The population of East Pakistan was more than that of West Pakistan, but the power lay in the hands of the latter. One of the major reasons for the 1971 war in Bangladesh was the language. West Pakistan was an Urdu speaking state, while East Pakistan was a Bengali speaking state. Trouble began when West Pakistan started forcing Urdu on East Pakistan. When all official communication started being done in Urdu, East Pakistan started revolting to save their mother tongue Bengali.
Another reason was that, presumably, West Pakistan was exploiting its eastern counterpart economically. East Pakistan had huge fields of jute and several ports that were economically important to West Pakistan. However, the region was not receiving anything when it came to development.
In March 1971, the Awami League of Bangladesh won the election, and Sheikh Mujibur Rahman received overwhelming support from the people. However, the West declared the elections invalid and dismissed the results, following which Rahman started revolting against the atrocities caused by West Pakistan. The West started a violent crackdown in East Pakistan, and soon after, on March 26, the Awami League leader declared the formation of Bangladesh, independent from Pakistan.
Pakistan, ruled by General Yahya Khan at the time, launched a full-scale military operation – “Operation Searchlight” – to restore the martial administration’s authority on Bangladesh. This turned into a heinous war scene, where the Pakistan military, along with pro-Islamist groups, started killing lakhs of people and raping the women.
The Horrors Of Genocide
The images of the genocide are still afresh in every Bangladeshi refugee’s heart, who came to India to protect his family. The massacre inflicted by Pakistan lasted for nine months, and halfway through, 200,000 Bangladeshis were reportedly killed.

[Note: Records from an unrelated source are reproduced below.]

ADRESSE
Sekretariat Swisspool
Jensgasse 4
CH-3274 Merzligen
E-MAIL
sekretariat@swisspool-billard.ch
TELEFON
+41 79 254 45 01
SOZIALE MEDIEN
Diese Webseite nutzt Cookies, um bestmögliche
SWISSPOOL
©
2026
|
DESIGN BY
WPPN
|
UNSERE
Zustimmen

By the time the month of May arrived, millions of Bangladeshis were seeking refuge in neighbouring countries, and by November, 10 million people had left the country.
The recorded figure of Bengali rape victims were between 200,000 and 400,000, however, by some estimations, the actual number of cases was way too high.

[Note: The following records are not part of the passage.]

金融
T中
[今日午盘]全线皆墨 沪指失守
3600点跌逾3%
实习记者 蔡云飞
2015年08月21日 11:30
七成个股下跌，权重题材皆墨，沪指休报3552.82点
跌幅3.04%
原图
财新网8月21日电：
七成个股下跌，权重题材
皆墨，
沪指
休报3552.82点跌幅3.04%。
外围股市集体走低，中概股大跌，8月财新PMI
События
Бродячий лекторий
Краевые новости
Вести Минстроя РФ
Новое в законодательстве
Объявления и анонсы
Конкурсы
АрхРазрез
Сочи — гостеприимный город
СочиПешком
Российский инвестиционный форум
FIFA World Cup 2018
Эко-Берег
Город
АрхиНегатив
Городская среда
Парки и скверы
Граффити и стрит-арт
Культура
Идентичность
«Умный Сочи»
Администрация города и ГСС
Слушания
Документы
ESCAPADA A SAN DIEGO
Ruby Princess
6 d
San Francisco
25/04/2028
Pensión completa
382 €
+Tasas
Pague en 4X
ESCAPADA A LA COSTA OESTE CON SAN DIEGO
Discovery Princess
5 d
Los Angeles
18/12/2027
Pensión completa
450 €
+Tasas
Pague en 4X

Furthermore, these actions were supported by religious leaders in West Pakistan. The pro-Islamist scholars and preachers declared that Bengali women are “public-property”.
Apart from this, there was an internal conflict between Urdu speaking Biharis and Bengali speaking Biharis as well. The Bengali mob in such areas killed almost 500,000 Biharis, although most of the violence was spread by the Pakistani military.
Recognition Of International Genocide Day
Bangladeshi Foreign Minister AK Abdul started his speech at the Human Rights Museum in Winnipeg, Canada, with a video message. “The Genocide of Bangladesh committed in 1971 by the Pakistan military is one of the most heinous crimes in human history. We do not know of another instance of such barbarism of such intensity and mayhem,” he said in his speech.
“Remember and recognize: The Case of Bangladesh Genocide of 1971,” he added.
A day-long seminar was organised by the High Commission for Bangladesh and the Bangabandhu Centre for Bangladesh Studies (BCBS) in Canada, with the Liberation War Museum in Bangladesh, the Genocide Studies Centre at the University of Dhaka, the Refugees Resilience Centre, and Rotary Club, Canada.
The Bangladesh government has already declared March 25 as Genocide Day in the country. Civil society organisations have raised the issue in different international forums, to push forth the demand for the 1971 genocide recognition.
Until now, only two internationally acclaimed organisations, namely the Lemkin Institute for Genocide Prevention and Genocide Watch, have considered the incidents of 1971 as genocide.
The horrors inflicted are considered to be the worst atrocities in the history of all humanitarian crises, where the Pakistan Army enforced the most brutal yet planned military operation on civilians.